What Three Words: ///manicured.cliff.streamers

OS Grid Reference: SX106597

Visible from the up-line platform, the carriage works were the industrial base from which the great engineer Brunel built the GWR mainline railway and rolling stock

The Cornwall Railway was a broad-gauge venture sponsored by the Great Western Railway, which later acquired it. Its initial route from Plymouth to Falmouth was made possible only by the GWR’s chief engineer, Isambard Kingdom Brunel, who built the unique suspension bridge, with countervailing tubular arches, across the Tamar at Saltash and then the numerous viaducts and tunnels along the rest of the line. Lostwithiel was chosen as the base for his depot and works, and from here he produced the wooden sleepers, iron rails, and later the wagons and carriages that would run along the lines.

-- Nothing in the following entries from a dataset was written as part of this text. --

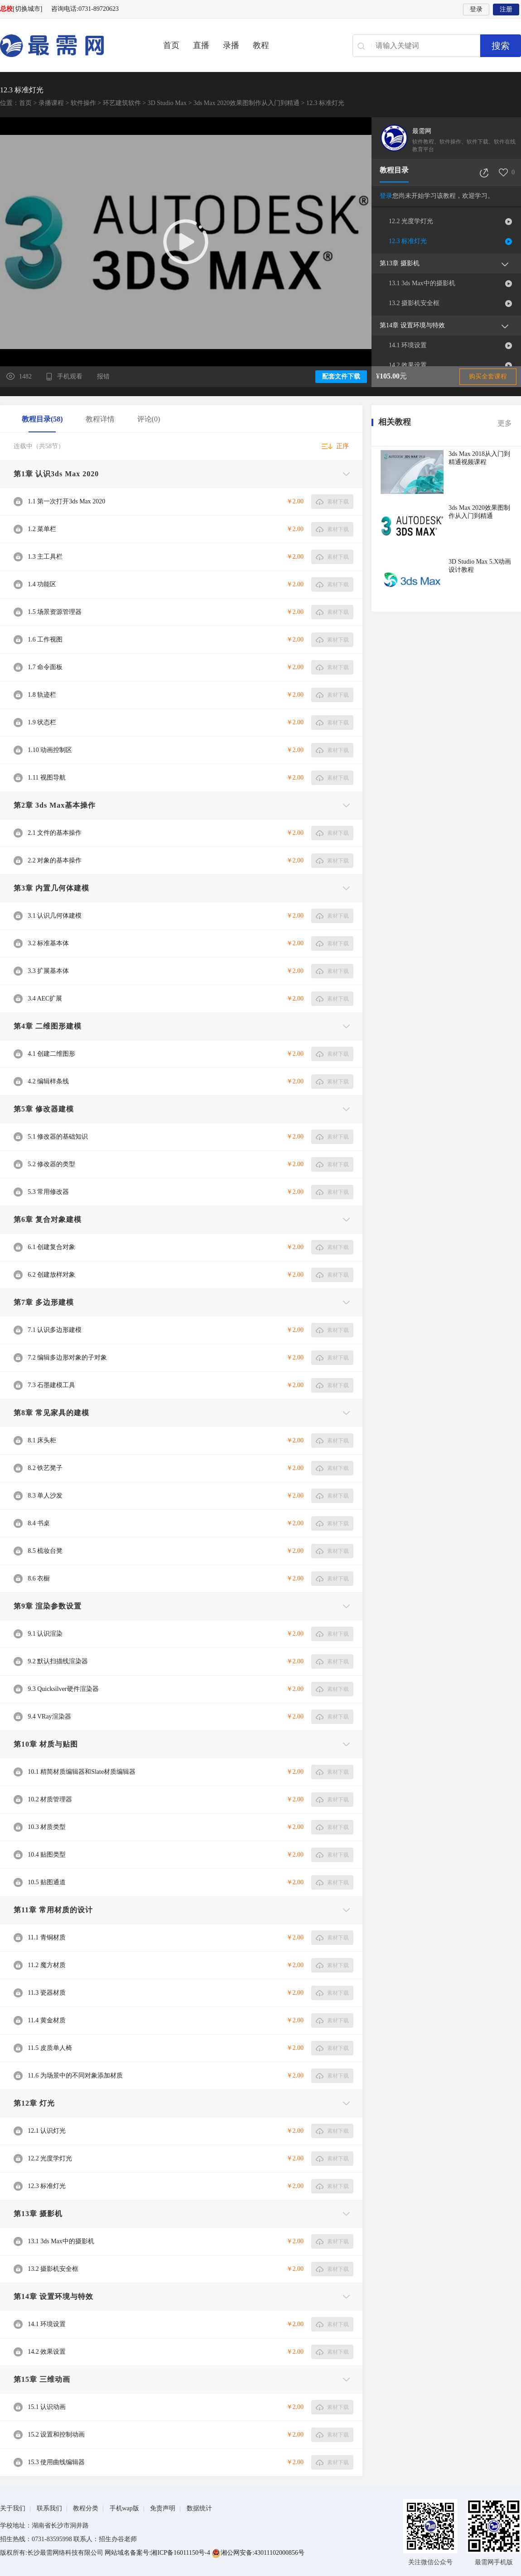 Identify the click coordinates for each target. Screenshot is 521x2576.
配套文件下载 (341, 376)
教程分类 (85, 2508)
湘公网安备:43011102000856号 (258, 2552)
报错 (103, 376)
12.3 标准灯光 (408, 241)
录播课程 (51, 103)
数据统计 (199, 2508)
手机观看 (70, 376)
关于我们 (12, 2508)
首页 (171, 45)
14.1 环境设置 (408, 345)
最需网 (421, 131)
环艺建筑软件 (122, 103)
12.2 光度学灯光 (411, 221)
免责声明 (162, 2508)
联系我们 (49, 2508)
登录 (476, 9)
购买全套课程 (488, 376)
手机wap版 (124, 2508)
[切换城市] (27, 8)
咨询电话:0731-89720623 (85, 8)
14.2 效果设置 (408, 365)
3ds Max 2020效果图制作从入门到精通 (246, 103)
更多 (504, 423)
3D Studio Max (167, 103)
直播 (201, 45)
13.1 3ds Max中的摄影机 (422, 283)
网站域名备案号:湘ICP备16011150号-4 (158, 2552)
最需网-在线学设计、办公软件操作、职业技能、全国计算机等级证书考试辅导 (68, 46)
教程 (261, 45)
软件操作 (83, 103)
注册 (506, 9)
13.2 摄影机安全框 (414, 303)
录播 (231, 45) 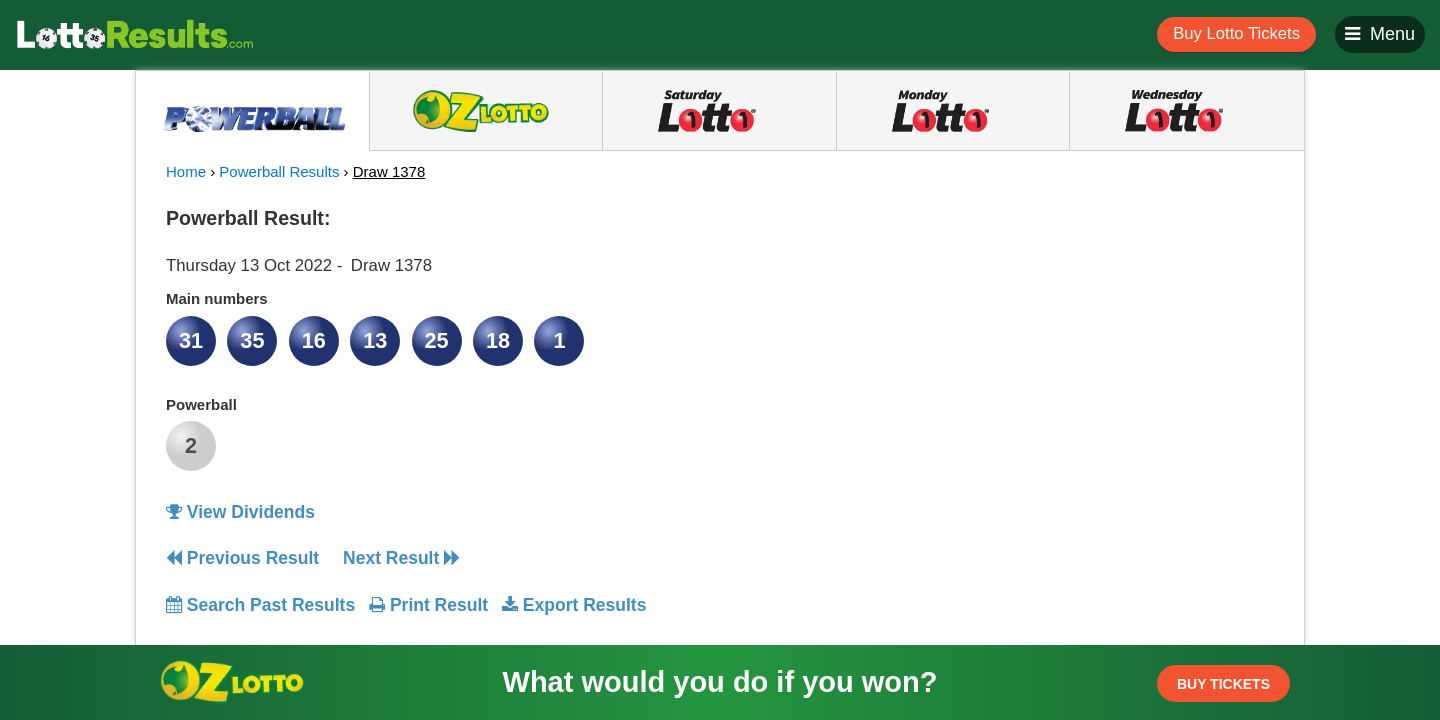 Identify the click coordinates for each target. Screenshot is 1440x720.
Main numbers (217, 298)
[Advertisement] (1093, 324)
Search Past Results (260, 605)
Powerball (201, 404)
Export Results (574, 605)
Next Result (401, 558)
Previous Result (242, 558)
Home (186, 171)
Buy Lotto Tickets (1236, 33)
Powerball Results (279, 171)
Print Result (428, 605)
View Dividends (240, 512) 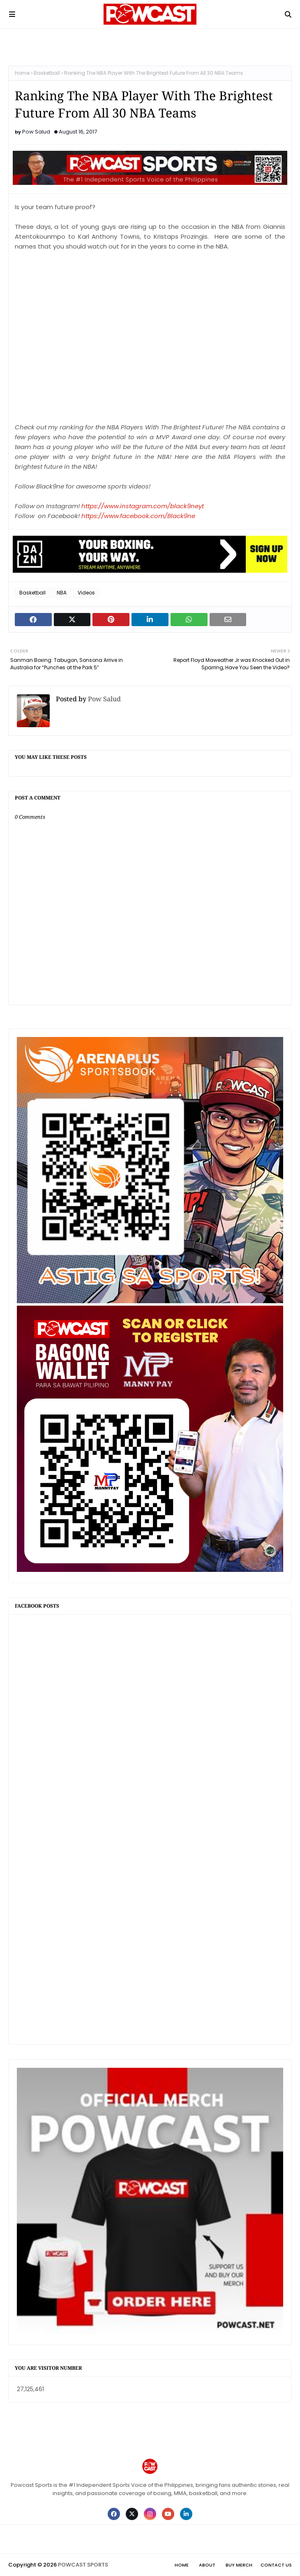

The site was later extended to provide a loco-shed for the steam engines. The works provided much employment in the town, especially for former iron miners.

The carriage works after its closure (Lostwithiel Museum)

Goods working was discontinued in 1964 and the loco shed was dismantled in 1982. The carriage works itself was put to commercial use as an industrial estate called the Great Western Commercial Village, but a fire in 1987 put its future in doubt. It was bought for redevelopment and conversion into flats and town houses. Work began in 2004, with new buildings using the same materials and in in the same style, to blend in with the surviving works buildings. The development was completed in 2011 with the opening of The Old Carriage Works Dental Surgery.